Sr. IT Audit and Compliance Analyst
Makati City, National Capital Region (NCR), PH
OPENTEXT - THE INFORMATION COMPANY
As the Information Company, our mission at OpenText is to create software solutions and deliver services that redefine the future of digital. Be part of a winning team that leads the way in Enterprise Information Management.
Senior Security Compliance Analyst
The Opportunity
The Senior Security Compliance Analyst will have the opportunity to meaningfully contribute to the OpenText Compliance Program in accordance with ISO 27001, ISO 27017, PCI-DSS, SOC1/2/3, HIPAA, SOC2+HITRUST, SOX, CyberEssentials PLUS, and FedRAMP.
The Senior Security Compliance Analyst plays a key role in the continued development and maturity of an ever-growing Security Compliance Program that supports the delivery of compliance certifications to support customer security requirements.
In this role, you will be involved in managing/supporting and sustaining the various compliance programs by working collaboratively with internal teams, SMEs, external customers, vendors, auditors (external & internal) and other stakeholders.
You Are Great At
- Interfacing with auditors, articulating control implementation and impact, and establishing considerations for applying security and compliance concepts to a technical cloud environment.
- Supporting delivery of audit milestones to ensure audit timelines stay on target by proactively identifying and coordination resolution of roadblocks, compliance risk.
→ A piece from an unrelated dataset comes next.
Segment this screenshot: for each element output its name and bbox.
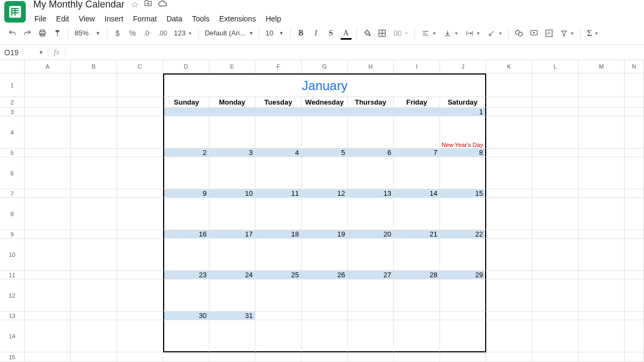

- Effectively communicating compliance program results, including assessment status, workflow, remediation, and reporting, to a broad audience including peers and senior leaders.
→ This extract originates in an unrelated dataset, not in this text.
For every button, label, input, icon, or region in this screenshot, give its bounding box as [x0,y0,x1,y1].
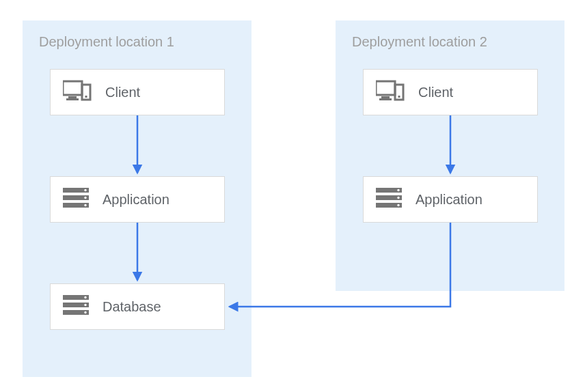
arrow-app2-db1 [230,223,450,307]
arrows-layer [0,0,585,392]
- Coordinating the overarching annual audit plan with internal and external auditors to support delivery of multiple, simultaneous audits and certifications (both new and existing) within the OpenText portfolio.
- Collaborating cross-functionally with technology and business stakeholders to drive, track, and resolve all aspects of compliance readiness and audit execution.
- Participating in, or potentially leading, gap assessment, compliance readiness, and compliance monitoring activities.
- Developing metrics and dashboards for reporting on assigned compliance programs.
- Leading audit readiness, managing compliance programs, driving continuous improvement activities, delivering dashboarding & reporting metrics.
What It Takes
- Minimum of 3 years of experience in IT audit and/or compliance, with a concentration on leading multiple, simultaneous audit engagements, encompassing multiple frameworks
- Competency in Compliance Program Management.
- Experience delivering compliance programs in GCP, AWS, Azure or other Cloud Service Provider is a plus
- Detailed understanding of evaluating the design and effectiveness of controls and experience working with auditors/regulators for compliance assessments
- Experience leading preparation for and/or managing assessment activities (SOC 1/2/3, ISO 27001, ISO 27017, PCI DSS, HIPAA/HITRUST, SOX, etc.) through assessment planning, assessment fieldwork, and final report delivery
- Experience building certification roadmaps based on customer requirements, compliance documentation, and ensuring that committed assessments are delivered on schedule.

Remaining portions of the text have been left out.